Clásicamente la norma de una raza la prepara un club nacional de la raza de que se trate (conocido como autor de tal raza) y la aprueba un Kennel Club nacional que es el cuerpo de gobierno de los perros de raza pura en un país o región geográfica particular. Cualquier norma está siempre sujeta a modificaciones a través de revisiones llevadas a cabo por Clubs involucrados.

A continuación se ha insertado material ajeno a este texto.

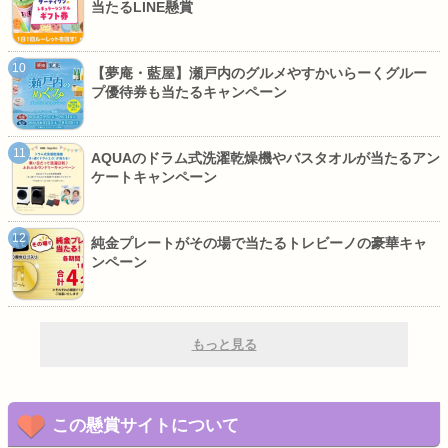
当たるLINE懸賞
【夢庵・藍屋】瀬戸内のグルメやすかいらーくグルー
プ優待券も当たるキャンペーン
AQUAのドラム式洗濯乾燥機やバスタオルが当たるアン
ケートキャンペーン
純金プレートがその場で当たるトレビーノの豪華キャ
ンペーン
もっと見る
この懸賞サイトについて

Las normas oficiales para el Maltés han sido aprobadas por varios de los clubs con registro. En su mayor parte, en estas diversas normas los requerimientos son los mismos. Sin embargo, deben tomarse en consideración aun las más pequeñas diferencias si se a de exhibir el perro en distintas jurisdicciones. Debe aconsejarse a todo dueño de Maltés que se procure una copia de la última norma aprobada por el Kennel Club en el que esté registrado el perro, y que se mantenga el corriente de las posibles revisiones que surjan.
Aspecto general
El Maltés es un pequeño perro “toy” cubierto desde la cabeza hasta los pies con un manto de pelo blanco, largo y sedoso. Es dócil y cariñoso, vehemente y vivaracho en su actuación, y a pesar de su pequeño tamaño posee el vigor necesario para ser un buen compañero.
Cabeza
De longitud media proporcionada al tamaño del perro. El cráneo es ligeramente redondeado y moderadamente alto. Las orejas colgantes están situadas más bien bajas y muy cubiertas de pelos largos que caen adosados a la cabeza. Los ojos, que no han de estar demasiado separados, y sus pestañas negras resaltan la expresión suave pero alerta. El hocico medianamente largo, fino y afilado pero no recortado. La nariz negra. Los dientes dispuestos para mordedura ya sea diente contra diente o en tijera.
Cuello
Es conveniente un cuello suficientemente largo que permita llevar la cabeza alta.
Cuerpo
Compacto; la altura de la cruz al suelo debe ser igual a la longitud desde la cruz al arranque del rabo. Los omoplatos en declive y los codos bien juntos y mantenidos próximos al cuerpo. La línea superior de la espalda, nivelada; las costillas bien curvadas. El pecho más bien deprimido; las ijadas tensas, fuertes y ligeramente recogidas por debajo.
Rabo
Un penacho de pelos largos portado graciosamente sobre la espalda, descansando su extremo en el lado, sobre el cuarto trasero.
Patas y pies
Las patas son de huesos finos y bien cubiertas de pelo. Las delanteras son rectas, con las articulaciones de las falanges bien juntas y sin curvatura apreciable. Las traseras moderadamente angulosas en las rodillas y corvejones. Los pies son pequeños y redondos con las almohadillas negras. Los pelos ásperos y desiguales de los pies se deben recortar para dar una apariencia más limpia.
Capa y color
La capa es única, es decir sin subcapa. Cuelga larga, lisa y sedosa sobre los costados del cuerpo, y a veces (si no siempre) hasta el suelo. El pelo largo de la cabeza puede reunirse formando moño o dejarlo colgante. Cualquier insinuación de ensortijado, rizado o aspecto como de lana es censurable. El color es blanco puro: un poco de color canela o limón en las orejas puede tolerarse, pero no es deseable.
Talla
Peso por debajo de 3 kg. Preferiblemente entre unos 1.8 a 2.7 kg. Importa más la calidad en conjunto que la talla. Aunque no debe de pasar de 25 cm desde el suelo hasta la punta de los hombros.
Andadura
El Maltés se mueve con un aire garboso, suave y ondulante. Visto de lado da la impresión de moverse rápidamente dando su tamaño. En la carrera las patas delanteras se extienden rectas e independientes desde los hombros, con los codos juntos. Las patas “de vaca” o cualquier otro indicio de desviación de los pies hacia dentro o hacia fuera constituyen falta.
Temperamento
Con todo y su pequeño tamaño, el Maltés parece no tener miedo. Su confianza y afectuosa simpatía son indiscutibles. Está comprendido entre los perros pequeños más dóciles y bien educados, sin dejar de ser vivaz y juguetón así como vigoroso.